▸ EXERCISE:
Copy the data below exactly, but not the pictures it contains.

▸ GIVEN INFORMATION:
-------------------------
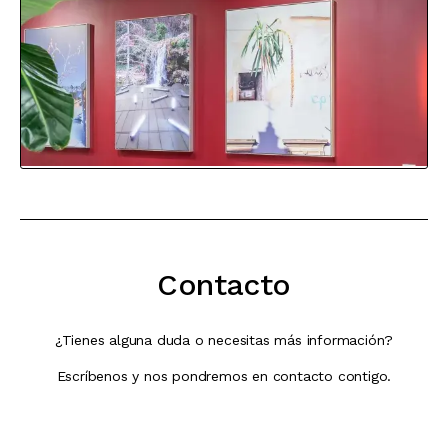
Contacto
¿Tienes alguna duda o necesitas más información?
Escríbenos y nos pondremos en contacto contigo.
-------------------------
▸ OUTPUT FOR THIS TASK:
Contacto
¿Tienes alguna duda o necesitas más información?
Escríbenos y nos pondremos en contacto contigo.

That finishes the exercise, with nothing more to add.